%%
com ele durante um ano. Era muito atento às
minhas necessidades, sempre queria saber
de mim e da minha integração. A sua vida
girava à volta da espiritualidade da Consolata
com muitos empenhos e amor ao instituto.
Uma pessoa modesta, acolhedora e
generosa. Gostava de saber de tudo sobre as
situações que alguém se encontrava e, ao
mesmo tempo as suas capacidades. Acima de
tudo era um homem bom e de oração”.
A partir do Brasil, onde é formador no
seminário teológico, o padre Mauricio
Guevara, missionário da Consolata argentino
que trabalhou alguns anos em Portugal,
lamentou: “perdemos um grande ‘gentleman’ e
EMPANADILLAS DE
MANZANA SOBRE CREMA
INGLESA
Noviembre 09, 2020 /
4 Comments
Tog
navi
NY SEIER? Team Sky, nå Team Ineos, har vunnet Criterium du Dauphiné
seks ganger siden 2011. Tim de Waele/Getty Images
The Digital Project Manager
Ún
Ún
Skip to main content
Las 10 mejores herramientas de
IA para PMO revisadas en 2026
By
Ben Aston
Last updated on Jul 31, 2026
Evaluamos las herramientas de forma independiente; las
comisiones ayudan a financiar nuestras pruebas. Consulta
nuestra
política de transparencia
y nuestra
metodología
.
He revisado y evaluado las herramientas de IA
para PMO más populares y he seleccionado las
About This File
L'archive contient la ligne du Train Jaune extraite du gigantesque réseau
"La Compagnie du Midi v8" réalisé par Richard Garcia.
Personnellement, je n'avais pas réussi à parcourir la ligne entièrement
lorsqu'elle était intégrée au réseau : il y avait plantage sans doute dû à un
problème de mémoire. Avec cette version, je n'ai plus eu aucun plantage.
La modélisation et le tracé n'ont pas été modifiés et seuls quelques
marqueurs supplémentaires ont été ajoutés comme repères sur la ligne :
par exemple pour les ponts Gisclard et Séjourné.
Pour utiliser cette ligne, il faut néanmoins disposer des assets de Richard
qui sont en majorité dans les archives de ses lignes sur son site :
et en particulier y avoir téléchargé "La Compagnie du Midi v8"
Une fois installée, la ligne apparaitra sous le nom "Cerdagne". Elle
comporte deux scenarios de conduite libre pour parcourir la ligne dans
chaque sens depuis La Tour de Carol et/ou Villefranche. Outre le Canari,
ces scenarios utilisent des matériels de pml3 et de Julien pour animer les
%%
## Assignment:
Would you output, from the records above, exactly the run of lines that starts at the line containing "Noviembre 09, 2020 /" and ends at the line containing "comporte deux scenarios", and only that run?

## Exercise response:
Noviembre 09, 2020 /
4 Comments
Tog
navi
NY SEIER? Team Sky, nå Team Ineos, har vunnet Criterium du Dauphiné
seks ganger siden 2011. Tim de Waele/Getty Images
The Digital Project Manager
Ún
Ún
Skip to main content
Las 10 mejores herramientas de
IA para PMO revisadas en 2026
By
Ben Aston
Last updated on Jul 31, 2026
Evaluamos las herramientas de forma independiente; las
comisiones ayudan a financiar nuestras pruebas. Consulta
nuestra
política de transparencia
y nuestra
metodología
.
He revisado y evaluado las herramientas de IA
para PMO más populares y he seleccionado las
About This File
L'archive contient la ligne du Train Jaune extraite du gigantesque réseau
"La Compagnie du Midi v8" réalisé par Richard Garcia.
Personnellement, je n'avais pas réussi à parcourir la ligne entièrement
lorsqu'elle était intégrée au réseau : il y avait plantage sans doute dû à un
problème de mémoire. Avec cette version, je n'ai plus eu aucun plantage.
La modélisation et le tracé n'ont pas été modifiés et seuls quelques
marqueurs supplémentaires ont été ajoutés comme repères sur la ligne :
par exemple pour les ponts Gisclard et Séjourné.
Pour utiliser cette ligne, il faut néanmoins disposer des assets de Richard
qui sont en majorité dans les archives de ses lignes sur son site :
et en particulier y avoir téléchargé "La Compagnie du Midi v8"
Une fois installée, la ligne apparaitra sous le nom "Cerdagne". Elle
comporte deux scenarios de conduite libre pour parcourir la ligne dans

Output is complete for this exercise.